An obvious limitation in this scalar code is the upper limit of firing (usually near ~ 500 Hz). We surmise that at low SPLs and fundamental frequencies > 500 Hz, a spectral or place mechanism codes for pitch (Cedolin and Delgutte 2005; Larsen et al. 2008). With increasing SPL the place code degrades but entracking improves and first occurs in the neurons with the lowest thresholds for the spectral components present.

For a given stimulus and time window, a neuron can only have one firing rate. One may wonder what distinguishes the low firing rate of an entracking neuron to a low frequency component vs. the low firing rate to a component above the entracking limit. The key would again be in the uniform firing rate, with low variability, across neurons in the case of a low frequency component. Above the entracking limit, firing rate is no longer clamped to the value dictated by the dominant ISI of a neuron’s inputs and will vary across neurons.

7 Discussion

The main goal of this chapter is to introduce a new way of thinking about pitch coding, grounded in CNS physiology.
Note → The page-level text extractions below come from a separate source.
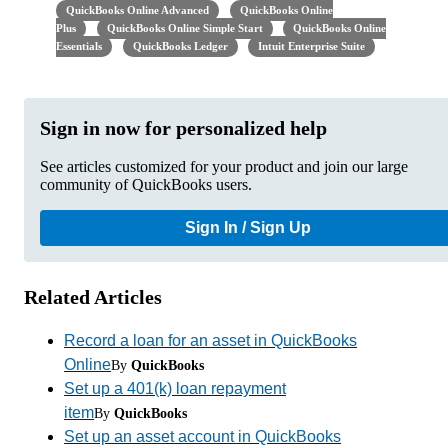
QuickBooks Online Advanced
QuickBooks Online
Plus
QuickBooks Online Simple Start
QuickBooks Online
Essentials
QuickBooks Ledger
Intuit Enterprise Suite
Sign in now for personalized help
See articles customized for your product and join our large
community of QuickBooks users.
Sign In / Sign Up
Related Articles
Record a loan for an asset in QuickBooks
Online
By
QuickBooks
Set up a 401(k) loan repayment
item
By
QuickBooks
Set up an asset account in QuickBooks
If there is a robust representation of pitch in the dominant ISI distribution in the AN (Cariani and Delgutte 1996a, 1996b), and if some neurons convert ISI directly into a corresponding firing rate, then it seems possible that the dominant ISI interval is coded as predominant firing rate. Evidently, the scheme proposed here is incomplete. Questions arise how and where a butte profile would be read out; how such a representation would mesh with the spectral representation needed for F0 above ~ 500 Hz; how phase-invariant this representation would be; etc. We conclude with some interrelated issues.
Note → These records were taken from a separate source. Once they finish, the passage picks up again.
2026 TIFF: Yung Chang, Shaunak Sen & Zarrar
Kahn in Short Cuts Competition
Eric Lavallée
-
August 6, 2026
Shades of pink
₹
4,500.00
An important issue is the effective bandwidth of central neurons. Several CN neuron types integrate over wide frequency regions (Godfrey et al. 1975; Winter and Palmer 1995): partials that are resolved at the level of the AN may be unresolved in these CN populations. The autocorrelogram-like display in the dominant ISI hypothesis sums across frequency channels (Cariani and Delgutte 1996a, 1996b): for such an operation a wide bandwidth would be beneficial. Another issue is whether there is a specific physiological subset of neurons or even a separate brainstem nucleus which codes periodicity via entracking. Entracking is observed in a diversity of structures and neuron types, suggesting a distributed mechanism, but this does not exclude the existence of a brainstem “pitch center” specialized in this form of encoding. For CN neurons showing entracking, convergence of multiple inputs from the AN is obviously required; the degree of entracking in responses beyond the CN suggests that there are multiple stages of such convergence. A strong form of the butte hypothesis is based on perfect entracking; a weaker form only requires a monotonic relationship between firing rate and pitch-related period without attaining equality. One of the most critical issues is phase invariance, which we see as an experimental issue. Some neurons in the CN show good envelope coding to quasi-frequency-modulated (QFM) stimuli (Rhode 1995). Possibly there are always some neurons entracking at the pitch-related period, no matter what the phase spectrum is. Finally, entracking is invariably accompanied by exquisite phase-locking. One could debate whether it fundamentally is a temporal or rate code. The temporal aspects of the response are disregarded here in the sense that it is the constancy in rate, within and across neurons and stimuli, that codes for pitch, while the phase of spiking is surmised to be irrelevant.